特殊な鉱石
「――その龍王の娘のことはバラム会長に言ったのかい?」
シモンはシュウゴの全身を見回し、隼の簡易的なメンテナンスをしながら問う。
「いや、今回は言ってない」
「なんでだ? 後で問題にでもなったら面倒じゃないか?」
シモンが理解できないというように顔をしかめて首を傾げるが、シュウゴは迷うことなく横へ首を振った。
「ニアの見た目は、そこら辺の女の子となんら変わらないし気付かれることはないと思う。それに、メイのときのことを考えると、また無駄な混乱を生みたくない」
本音だった。いくら理解を得られるとしても、キジダルのように保守的な人間は必ず竜人との共生に反対してくるだろう。そうなると良くない噂が流れる危険性があり、ニアも嫌な思いをすることになる。シュウゴはどうしてもそれを避けたかった。
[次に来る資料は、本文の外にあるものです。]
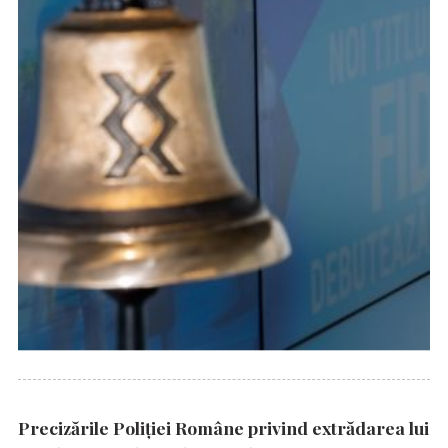
Precizările Poliţiei Române privind extrădarea lui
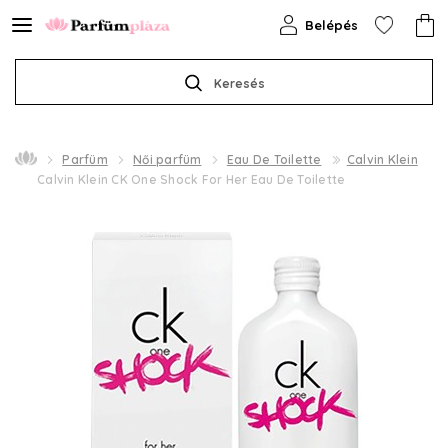
Belépés
Keresés
Parfüm
Női parfüm
Eau De Toilette
Calvin Klein
Calvin Klein CK One Shock For Her Eau De Toilette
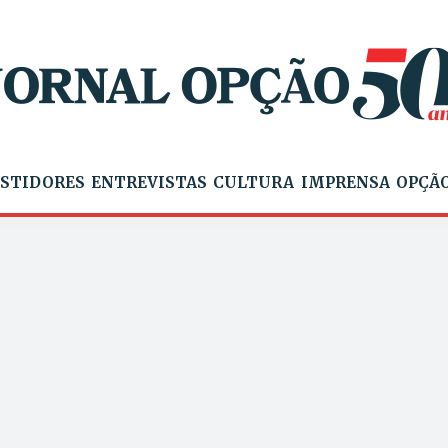
STIDORES
ENTREVISTAS
CULTURA
IMPRENSA
OPÇÃO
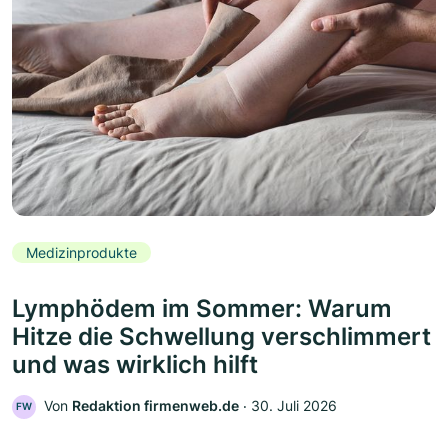
Medizinprodukte
Lymphödem im Sommer: Warum
Hitze die Schwellung verschlimmert
und was wirklich hilft
Von
Redaktion firmenweb.de
‧
30. Juli 2026
FW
「はぁ。そういうもんかねぇ――ほいっ、目視点検完了。結構激しい戦いだったって言ってたけど、意外にダメージは深くないな。さすがはナーガの鱗と蓄電石だ。とはいえ、新しい鉱石を装甲の強化に使うなら、性質の解析をするために時間をもらうよ」
「ああ、それで構わない。よろしく頼む」
シュウゴは期待に満ちた声で答えると、隼をスペアに交換しシモンの鍛冶屋を去る。
後日、シュウゴの渡した鉱石の性質が判明した。数は全部で三種類。雷を受けて光を発する黄土色の『エレキライト鉱石』、雷を受けて熱を発する橙色の『ジュール鉱石』、そして特に性質は持たないが、今まで発見された鉱石の中で最硬度を誇る茶色の『アース鉱石』だ。シモンがなぜそんな性質を発見できたかというと、隼へ打ち直す前に稲妻の帯電に耐えられるか試験をしたおかげだ。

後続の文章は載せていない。